→ EXERCISE PROMPT
The answer should hold exactly the lines of the entries below from the one containing "Mercedes-Benz (431, 1673)" through the last line, both included.
==*==
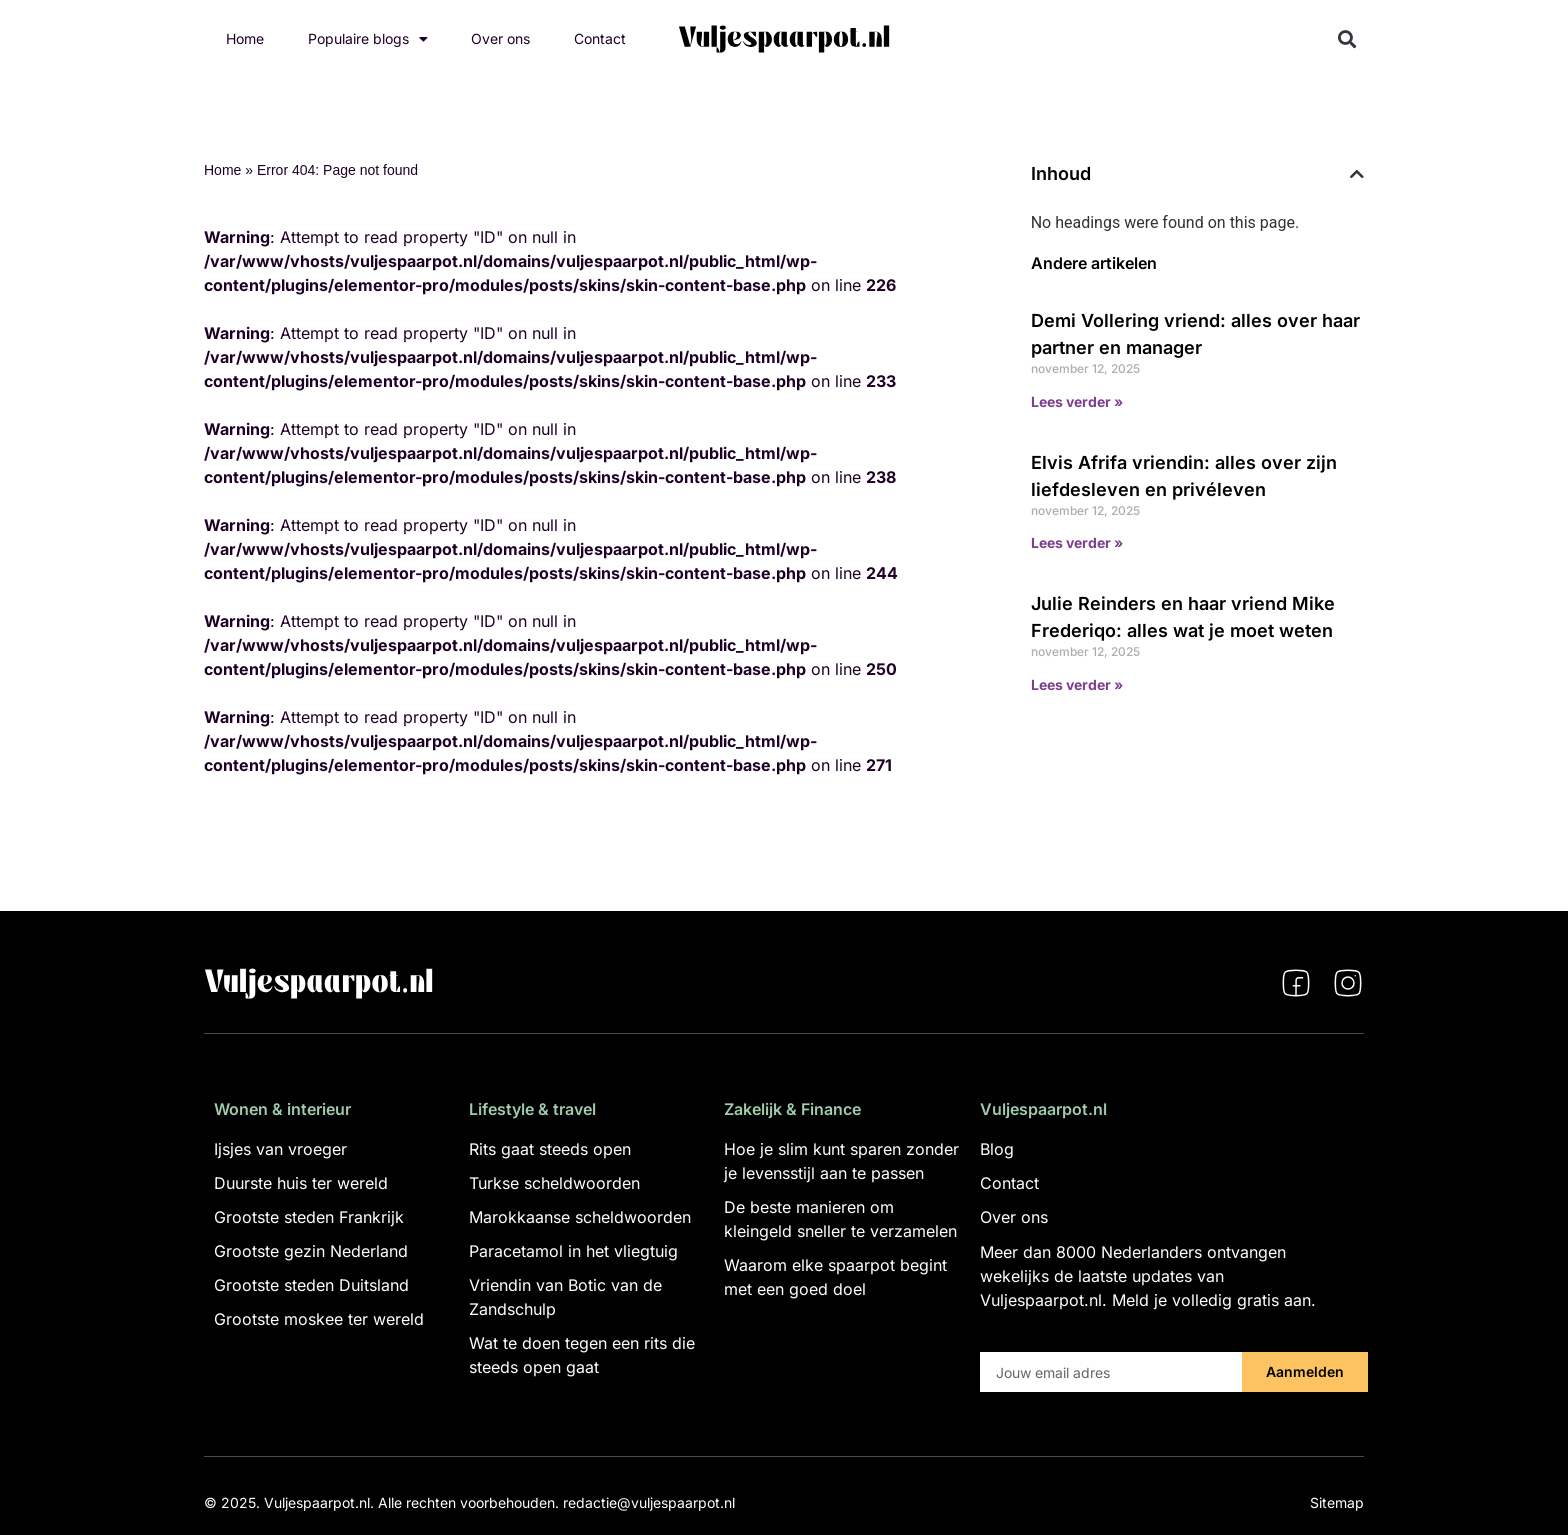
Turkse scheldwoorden (554, 1183)
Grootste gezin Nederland (311, 1251)
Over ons (500, 38)
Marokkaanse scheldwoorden (580, 1217)
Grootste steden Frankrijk (309, 1217)
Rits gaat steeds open (550, 1149)
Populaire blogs (368, 39)
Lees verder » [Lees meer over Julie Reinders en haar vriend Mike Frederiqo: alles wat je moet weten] (1077, 684)
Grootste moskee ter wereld (319, 1319)
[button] (1347, 39)
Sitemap (1337, 1502)
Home (245, 38)
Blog (997, 1149)
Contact (600, 38)
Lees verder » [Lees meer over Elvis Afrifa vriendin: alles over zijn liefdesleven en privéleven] (1077, 542)
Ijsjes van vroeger (280, 1149)
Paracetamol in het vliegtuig (573, 1251)
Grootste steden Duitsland (311, 1285)
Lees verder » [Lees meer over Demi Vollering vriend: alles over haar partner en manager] (1077, 401)
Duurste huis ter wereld (301, 1183)
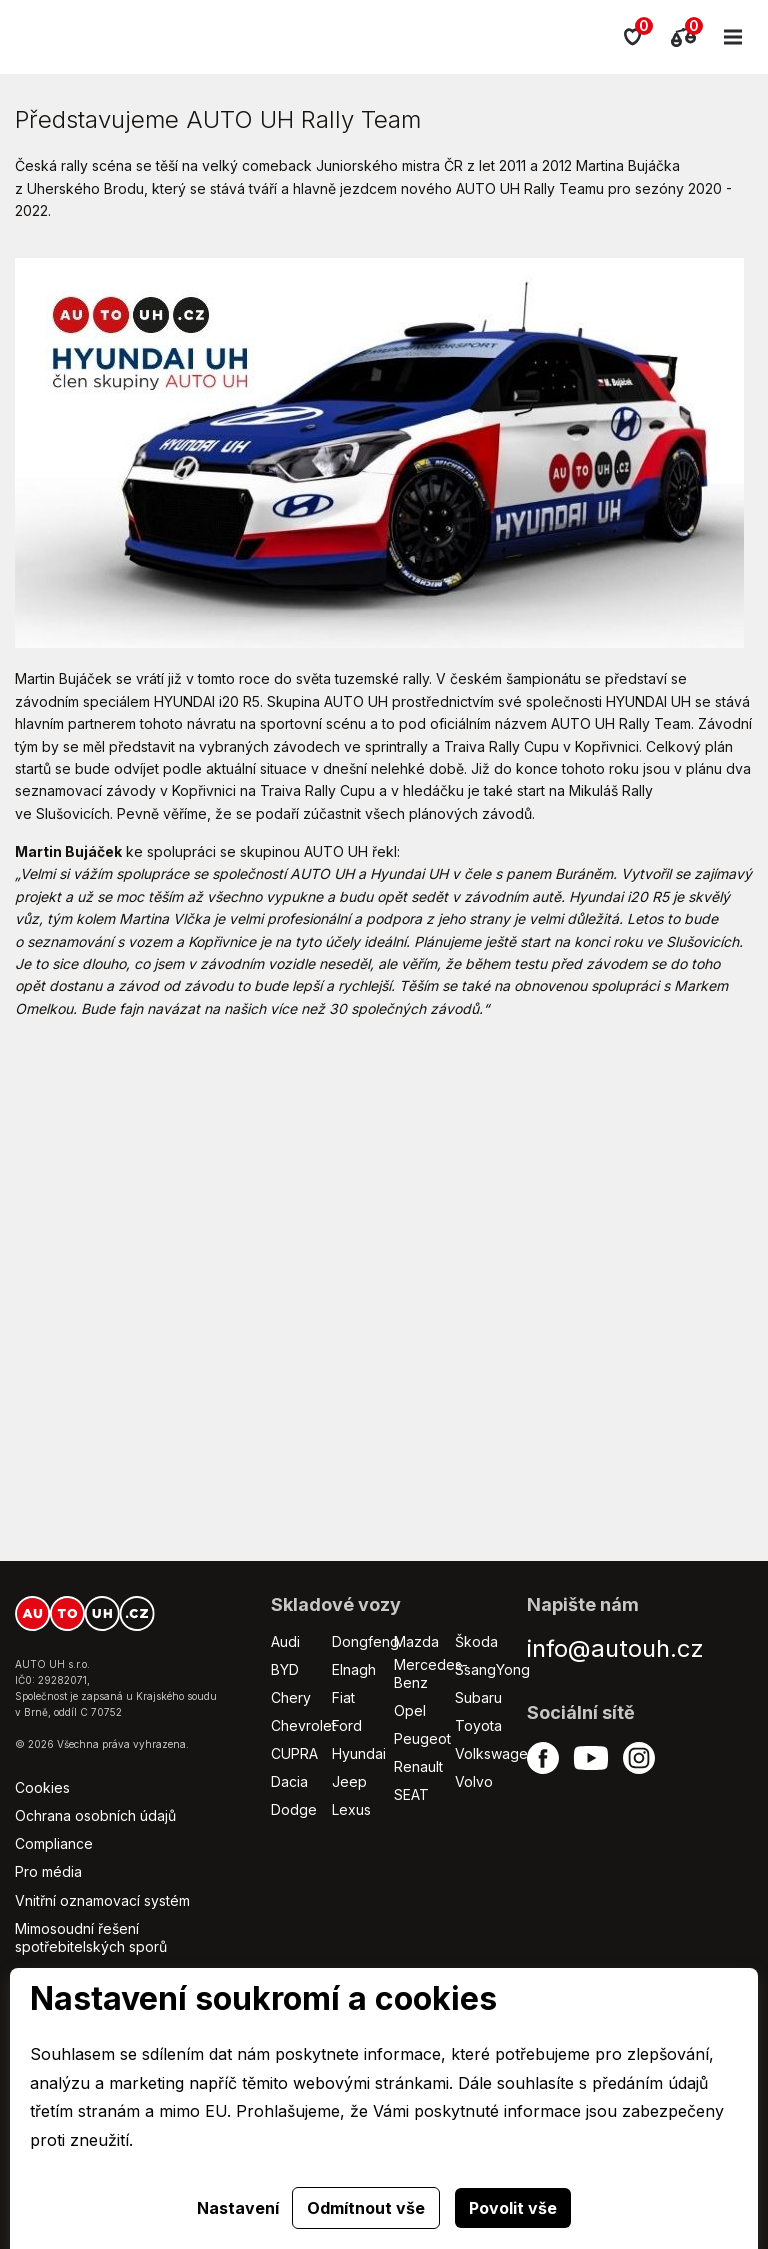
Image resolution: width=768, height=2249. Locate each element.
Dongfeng (365, 1641)
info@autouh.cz (615, 1648)
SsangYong (492, 1669)
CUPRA (294, 1753)
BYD (285, 1669)
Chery (291, 1697)
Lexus (351, 1809)
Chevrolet (303, 1725)
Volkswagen (495, 1753)
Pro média (48, 1871)
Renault (418, 1766)
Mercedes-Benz (431, 1673)
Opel (410, 1710)
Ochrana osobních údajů (95, 1815)
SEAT (411, 1794)
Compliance (54, 1843)
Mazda (416, 1641)
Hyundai (359, 1753)
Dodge (294, 1809)
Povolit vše (513, 2208)
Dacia (289, 1781)
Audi (285, 1641)
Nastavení (238, 2208)
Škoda (476, 1641)
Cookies (42, 1787)
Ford (347, 1725)
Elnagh (354, 1669)
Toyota (478, 1725)
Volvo (474, 1781)
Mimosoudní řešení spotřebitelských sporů (91, 1937)
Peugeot (422, 1738)
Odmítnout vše (366, 2208)
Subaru (478, 1697)
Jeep (349, 1781)
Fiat (343, 1697)
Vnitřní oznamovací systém (102, 1900)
==*==
→ EXERCISE RESPONSE
Mercedes-Benz (431, 1673)
Opel (410, 1710)
Ochrana osobních údajů (95, 1815)
SEAT (411, 1794)
Compliance (54, 1843)
Mazda (416, 1641)
Hyundai (359, 1753)
Dodge (294, 1809)
Povolit vše (513, 2208)
Dacia (289, 1781)
Audi (285, 1641)
Nastavení (238, 2208)
Škoda (476, 1641)
Cookies (42, 1787)
Ford (347, 1725)
Elnagh (354, 1669)
Toyota (478, 1725)
Volvo (474, 1781)
Mimosoudní řešení spotřebitelských sporů (91, 1937)
Peugeot (422, 1738)
Odmítnout vše (366, 2208)
Subaru (478, 1697)
Jeep (349, 1781)
Fiat (343, 1697)
Vnitřní oznamovací systém (102, 1900)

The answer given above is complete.